Our society has dedicated underclasses that are targeted for their poverty, homelessness, mental health problems, drug use, skin color, and lack of English language skills. The inequities created by those issues need to be dealt with as a value reform change process on a societal level. Not easy to do as long as politicians, media moguls, position advocacy groups and corporations see each of those issues as beneficial political talking points, opportunities for exploiting tax dollars, sowing division, and cost centers for making money.

Education and local school districts above all else happen to be our society’s most consistent community builder. That is why they are at the center of this country’s culture war. Their greatest gift, should they choose to lead, would be a return to embracing arts and humanities, which teaches us to think and understand issues.

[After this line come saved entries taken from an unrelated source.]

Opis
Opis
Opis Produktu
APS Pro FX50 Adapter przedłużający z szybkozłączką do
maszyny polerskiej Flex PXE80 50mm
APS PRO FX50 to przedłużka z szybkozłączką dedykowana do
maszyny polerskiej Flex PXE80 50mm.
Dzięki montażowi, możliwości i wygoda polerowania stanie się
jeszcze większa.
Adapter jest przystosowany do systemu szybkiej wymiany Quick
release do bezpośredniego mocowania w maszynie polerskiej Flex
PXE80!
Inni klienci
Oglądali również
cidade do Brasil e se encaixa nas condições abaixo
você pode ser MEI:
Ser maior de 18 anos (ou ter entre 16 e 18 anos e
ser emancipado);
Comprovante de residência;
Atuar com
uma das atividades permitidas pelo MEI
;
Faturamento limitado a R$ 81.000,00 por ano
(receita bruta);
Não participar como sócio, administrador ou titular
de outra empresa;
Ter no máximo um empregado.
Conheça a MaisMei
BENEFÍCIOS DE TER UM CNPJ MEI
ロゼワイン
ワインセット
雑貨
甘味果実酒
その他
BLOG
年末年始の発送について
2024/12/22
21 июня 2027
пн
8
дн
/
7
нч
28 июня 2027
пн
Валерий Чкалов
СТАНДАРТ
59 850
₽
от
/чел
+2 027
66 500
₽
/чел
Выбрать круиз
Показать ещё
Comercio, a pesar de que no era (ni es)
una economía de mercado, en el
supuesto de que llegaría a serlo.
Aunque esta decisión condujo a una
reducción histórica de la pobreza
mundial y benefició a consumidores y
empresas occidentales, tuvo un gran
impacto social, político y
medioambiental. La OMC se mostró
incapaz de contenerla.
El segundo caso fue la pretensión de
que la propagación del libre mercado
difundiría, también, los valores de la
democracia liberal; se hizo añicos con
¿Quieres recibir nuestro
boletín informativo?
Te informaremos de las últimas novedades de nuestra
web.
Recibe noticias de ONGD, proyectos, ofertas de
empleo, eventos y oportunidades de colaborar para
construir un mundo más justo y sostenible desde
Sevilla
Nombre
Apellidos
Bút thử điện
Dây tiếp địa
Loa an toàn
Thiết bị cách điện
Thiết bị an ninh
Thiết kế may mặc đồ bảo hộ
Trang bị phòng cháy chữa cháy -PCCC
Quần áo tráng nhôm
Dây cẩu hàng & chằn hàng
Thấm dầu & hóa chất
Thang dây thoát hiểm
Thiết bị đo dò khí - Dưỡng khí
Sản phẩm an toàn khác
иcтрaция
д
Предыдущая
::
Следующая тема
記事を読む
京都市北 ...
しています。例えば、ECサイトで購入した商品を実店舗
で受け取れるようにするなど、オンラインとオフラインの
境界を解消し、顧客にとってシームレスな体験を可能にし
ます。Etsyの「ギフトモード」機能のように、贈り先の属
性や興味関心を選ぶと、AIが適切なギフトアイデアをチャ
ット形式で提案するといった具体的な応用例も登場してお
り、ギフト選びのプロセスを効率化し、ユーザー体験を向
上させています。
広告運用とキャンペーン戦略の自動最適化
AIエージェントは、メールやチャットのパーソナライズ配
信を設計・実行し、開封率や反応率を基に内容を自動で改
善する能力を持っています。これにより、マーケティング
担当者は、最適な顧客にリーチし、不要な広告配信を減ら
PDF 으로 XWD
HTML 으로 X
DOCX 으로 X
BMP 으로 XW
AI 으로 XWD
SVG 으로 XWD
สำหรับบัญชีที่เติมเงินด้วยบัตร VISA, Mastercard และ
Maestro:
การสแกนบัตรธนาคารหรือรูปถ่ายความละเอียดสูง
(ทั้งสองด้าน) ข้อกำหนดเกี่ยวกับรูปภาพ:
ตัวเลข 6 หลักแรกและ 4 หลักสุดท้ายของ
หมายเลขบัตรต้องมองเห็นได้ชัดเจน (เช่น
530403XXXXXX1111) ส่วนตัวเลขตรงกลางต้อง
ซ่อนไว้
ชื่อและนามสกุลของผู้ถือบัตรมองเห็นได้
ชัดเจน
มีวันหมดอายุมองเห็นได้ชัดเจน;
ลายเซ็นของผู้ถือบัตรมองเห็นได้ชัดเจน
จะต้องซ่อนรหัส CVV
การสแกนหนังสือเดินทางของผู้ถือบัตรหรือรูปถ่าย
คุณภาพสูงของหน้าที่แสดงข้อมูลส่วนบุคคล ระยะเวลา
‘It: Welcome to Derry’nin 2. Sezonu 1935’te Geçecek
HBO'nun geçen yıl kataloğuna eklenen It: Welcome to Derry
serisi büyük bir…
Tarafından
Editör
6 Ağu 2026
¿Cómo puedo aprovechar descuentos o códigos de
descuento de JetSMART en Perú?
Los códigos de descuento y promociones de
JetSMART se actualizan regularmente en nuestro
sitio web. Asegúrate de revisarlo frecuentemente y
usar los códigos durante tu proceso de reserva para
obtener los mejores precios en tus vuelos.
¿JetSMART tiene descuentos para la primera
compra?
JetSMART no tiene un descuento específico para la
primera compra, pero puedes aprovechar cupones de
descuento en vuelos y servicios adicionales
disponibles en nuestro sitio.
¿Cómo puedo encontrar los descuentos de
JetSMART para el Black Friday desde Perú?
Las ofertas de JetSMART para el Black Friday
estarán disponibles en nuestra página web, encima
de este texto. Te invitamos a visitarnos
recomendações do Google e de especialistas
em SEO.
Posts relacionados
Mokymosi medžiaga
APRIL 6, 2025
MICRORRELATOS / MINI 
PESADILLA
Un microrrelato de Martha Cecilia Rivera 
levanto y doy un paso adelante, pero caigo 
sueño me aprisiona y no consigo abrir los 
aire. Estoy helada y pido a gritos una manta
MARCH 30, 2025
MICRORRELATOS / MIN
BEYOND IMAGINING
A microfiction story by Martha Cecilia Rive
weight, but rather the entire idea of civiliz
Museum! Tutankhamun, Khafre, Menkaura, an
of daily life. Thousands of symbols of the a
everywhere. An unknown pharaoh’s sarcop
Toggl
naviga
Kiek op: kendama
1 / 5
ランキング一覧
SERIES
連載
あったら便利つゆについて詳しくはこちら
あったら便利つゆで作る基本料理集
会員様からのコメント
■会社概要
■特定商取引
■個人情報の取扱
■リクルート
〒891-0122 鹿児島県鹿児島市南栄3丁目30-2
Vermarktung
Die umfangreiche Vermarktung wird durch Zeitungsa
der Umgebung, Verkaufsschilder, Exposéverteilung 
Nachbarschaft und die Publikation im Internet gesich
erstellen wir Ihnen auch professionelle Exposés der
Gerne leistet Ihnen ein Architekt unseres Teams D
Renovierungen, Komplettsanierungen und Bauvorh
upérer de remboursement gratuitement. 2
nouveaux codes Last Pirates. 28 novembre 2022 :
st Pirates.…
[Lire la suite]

We need to realize that many religious leaders and politicians work hard to scrub our curriculums and textbooks of facts and ideas that are teaching young minds factually honest realities, to think for themselves, ask questions, understand the how and why, and muse about what could be. The future of our society requires our school systems to be accepting, challenging, inspirational and prepare our students for a lifetime of learning, success and change.

How Federal Way deals with these pick-6 challenges will define its present and future. Federal Way will not become a well-positioned and dynamic city if it maintains its “starter community” mindset that keeps our city operating at a lower economic standard.

The wiser choice is to reposition our city to a view of focusing on middle-class jobs, economic growth, behavioral accountability, improving social programs for those in need, and adjusting housing needs based on balancing equity with market opportunities. Our best approach to police reform, and winning the “desirable community lottery” with less crime, fewer homeless, and higher-paying jobs, starts with valuing education.